CFDs are complex instruments. 70% of retail client accounts lose money when trading CFDs, with this investment provider. You can lose your money rapidly due to leverage. Please ensure you understand how this product works and whether you can afford to take the high risk of losing money.

Oil price takes a breather, Gold and Natural Gas regain losses

Although geopolitical tensions have decreased, they've not entirely dissipated, meaning that the concerns that drove the oil price up might resurge.

Oil pump Source: Bloomberg

Natural Gas: Mid-term momentum stays positive

Natural Gas prices moved higher for the fourth straight day and continued to regain the loss from the slide since early February. Up to Thursday, the price has pushed through former resistance from the January high and left the 20 and 50-days’ moving average in the rear mirror. The 100-day’s moving average will be the imminent resistance level to challenge in the next couple of days, which, if broken through successfully, will see the price of Natural Gas advance towards the recent high at 5230.02 and challenge the November high.

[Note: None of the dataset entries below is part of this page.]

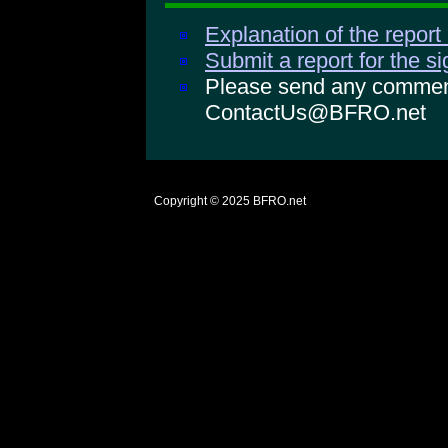
Explanation of the report
Submit a report for the s
Please send any comments
ContactUs@BFRO.net
Copyright © 2025
BFRO.net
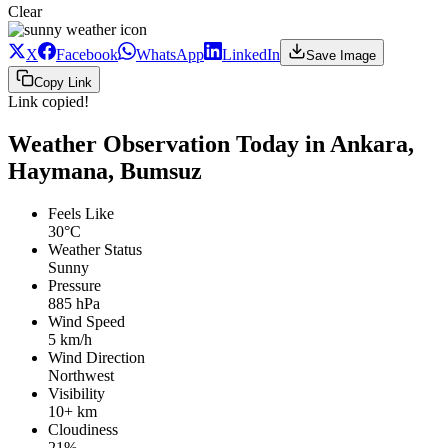
Clear
X
Facebook
WhatsApp
LinkedIn
Save Image
Copy Link
Link copied!
Weather Observation Today in Ankara,
Haymana, Bumsuz
Feels Like
30°C
Weather Status
Sunny
Pressure
885 hPa
Wind Speed
5 km/h
Wind Direction
Northwest
Visibility
10+ km
Cloudiness
21%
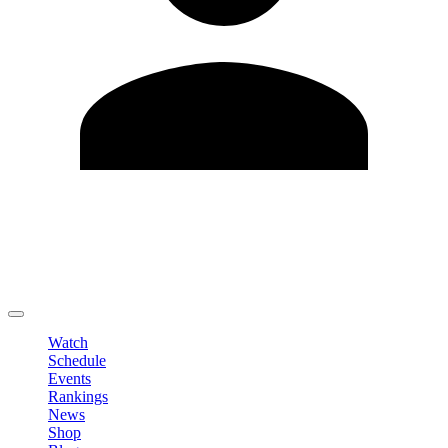
Edit Profile
Change Password
LOGOUT
Watch
Schedule
Events
Rankings
News
Shop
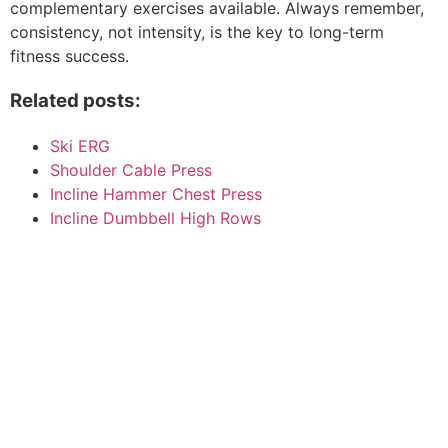
complementary exercises available. Always remember,
consistency, not intensity, is the key to long-term
fitness success.
Related posts:
Ski ERG
Shoulder Cable Press
Incline Hammer Chest Press
Incline Dumbbell High Rows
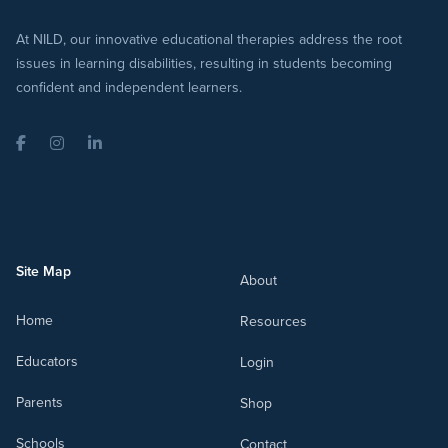
At NILD, our innovative educational therapies address the root
issues in learning disabilities, resulting in students becoming
confident and independent learners.
Facebook
Instagram
LinkedIn
Site Map
About
Home
Resources
Educators
Login
Parents
Shop
Schools
Contact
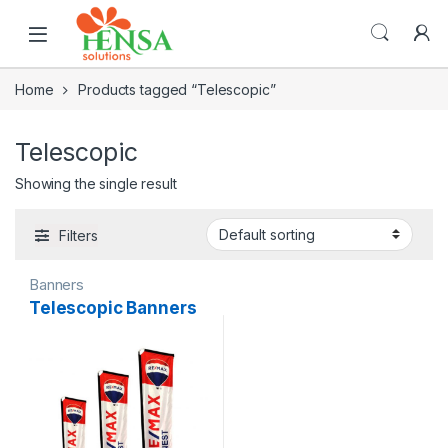
Home
Products tagged “Telescopic”
Telescopic
Showing the single result
Filters
Banners
Telescopic Banners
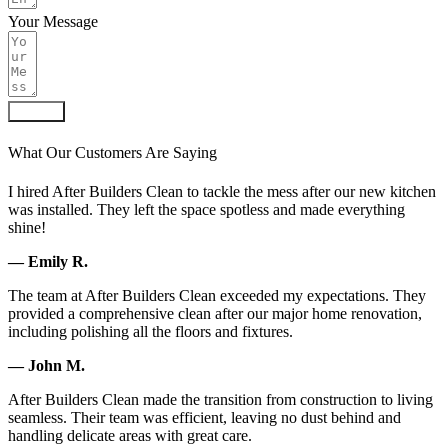
Your Message
Submit
What Our Customers Are Saying
I hired After Builders Clean to tackle the mess after our new kitchen
was installed. They left the space spotless and made everything
shine!
— Emily R.
The team at After Builders Clean exceeded my expectations. They
provided a comprehensive clean after our major home renovation,
including polishing all the floors and fixtures.
— John M.
After Builders Clean made the transition from construction to living
seamless. Their team was efficient, leaving no dust behind and
handling delicate areas with great care.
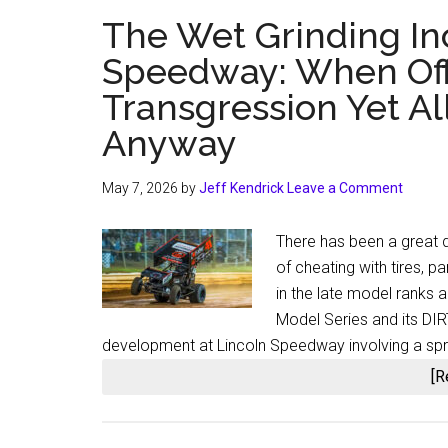
The Wet Grinding In
Speedway: When Offi
Transgression Yet Al
Anyway
May 7, 2026
by
Jeff Kendrick
Leave a Comment
There has been a great d
of cheating with tires, p
in the late model ranks 
Model Series and its DIRT
development at Lincoln Speedway involving a spri
[R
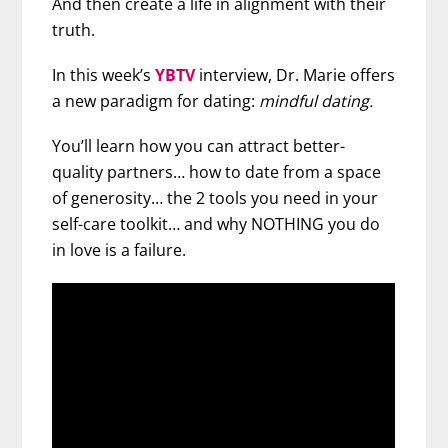
And then create a life in alignment with their
truth.
In this week’s
YBTV
interview, Dr. Marie offers
a new paradigm for dating:
mindful dating.
You’ll learn how you can attract better-
quality partners… how to date from a space
of generosity… the 2 tools you need in your
self-care toolkit… and why NOTHING you do
in love is a failure.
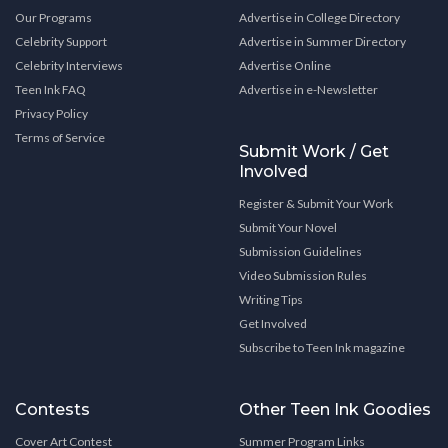
Our Programs
Advertise in College Directory
Celebrity Support
Advertise in Summer Directory
Celebrity Interviews
Advertise Online
Teen Ink FAQ
Advertise in e-Newsletter
Privacy Policy
Terms of Service
Submit Work / Get
Involved
Register & Submit Your Work
Submit Your Novel
Submission Guidelines
Video Submission Rules
Writing Tips
Get Involved
Subscribe to Teen Ink magazine
Contests
Other Teen Ink Goodies
Cover Art Contest
Summer Program Links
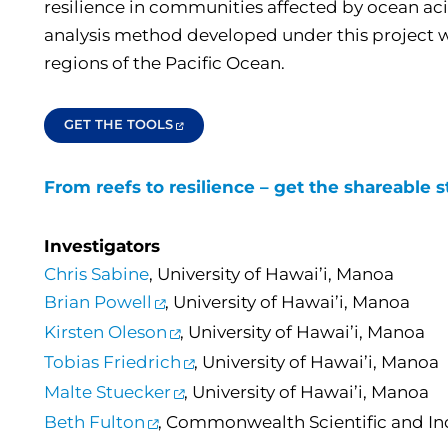
resilience in communities affected by ocean acid
analysis method developed under this project wil
regions of the Pacific Ocean.
GET THE TOOLS
From reefs to resilience – get the shareable s
Investigators
Chris Sabine
, University of Hawai’i, Manoa
Brian Powell
, University of Hawai’i, Manoa
Kirsten Oleson
, University of Hawai’i, Manoa
Tobias Friedrich
, University of Hawai’i, Manoa
Malte Stuecker
, University of Hawai’i, Manoa
Beth Fulton
, Commonwealth Scientific and In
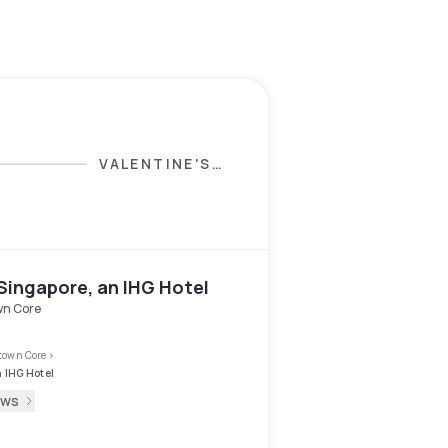
VALENTINE'S
DAY SELECTION
Singapore, an IHG Hotel
n Core
own Core
>
n IHG Hotel
ews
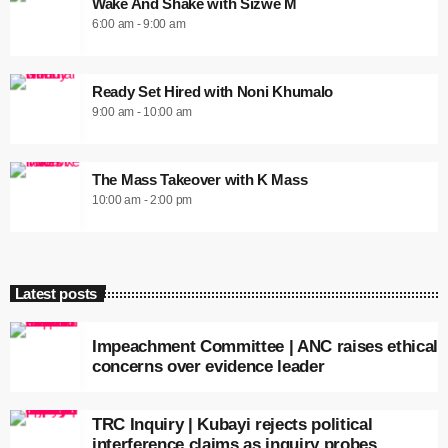
Wake And Shake with Sizwe M
6:00 am - 9:00 am
Ready Set Hired with Noni Khumalo
9:00 am - 10:00 am
The Mass Takeover with K Mass
10:00 am - 2:00 pm
Latest posts
Impeachment Committee | ANC raises ethical
concerns over evidence leader
TRC Inquiry | Kubayi rejects political
interference claims as inquiry probes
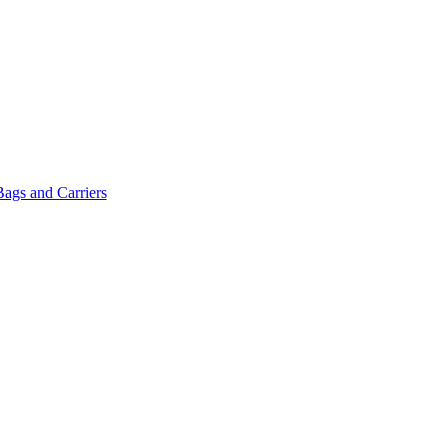
Bags and Carriers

Medium-term momentum is poised to stay positive with two emerging signs. First, the RSI trend line is moving towards the overbought territory at around 60 level and second, the low of each pull-back since December has printed an ascending trend line, manifesting the market’s appetite for dip-buying.

Natural Gas daily chart 170222 Source: IG Charts

Oil: Time to take a breather

The Russia-Ukraine tension has fuelled the Oil - Brent Crude up approximately 7% in the past two weeks and 23% higher since the start of 2022. As a result, mid-week news that the Russian troops move from the Ukrainian border served to quench some of the concern and pulled back the high-flying oil price to take a breather.

The Brent Crude price fell substantially from $95.75 early this week to land on $91.23 by the time of writing. The 20-day’s moving average is the most notably support at the moment, while the 50 and 100-days’ moving average is still a distance behind. The RSI has reached its lowest level since early January showing the cooling down of the overheat momentum for the past weeks.

Looking ahead, although the geopolitical tensions have decreased, they've not entirely dissipated, meaning that the supply concerns that drove the oil price up might resurge in the next couple of days or weeks. Hence, it might be far too early to say that the oil price has reached its peak, especially considering the price still stays firmly above all its major moving averages from a technical point of view.

Oil daily chart 170222 Source: IG charts

Gold: Climb towards one-year-high

The price of Spot Gold has erased all the losses from the early week’s tumble and regained its forward-moving pace.

The next upside barrier can be found from November’s high of $1,871, above which doors will reopen for a new upswing towards the twelve-month peak. Bulls await the next entry if the price retreats are looking to the nearest support at $1,848, which is the most notable rooftop in January and near the lower boundary of the moving channel. In addition, the RSI is stepping closer to the overbought territory to suggest a near-term breather should be on the cards.

From a mid-term perspective, an ascending trend line connected by the lows since September 2021 (refer to weekly chart) show the momentum for the precious metal is expected to stay in favour of long buyers.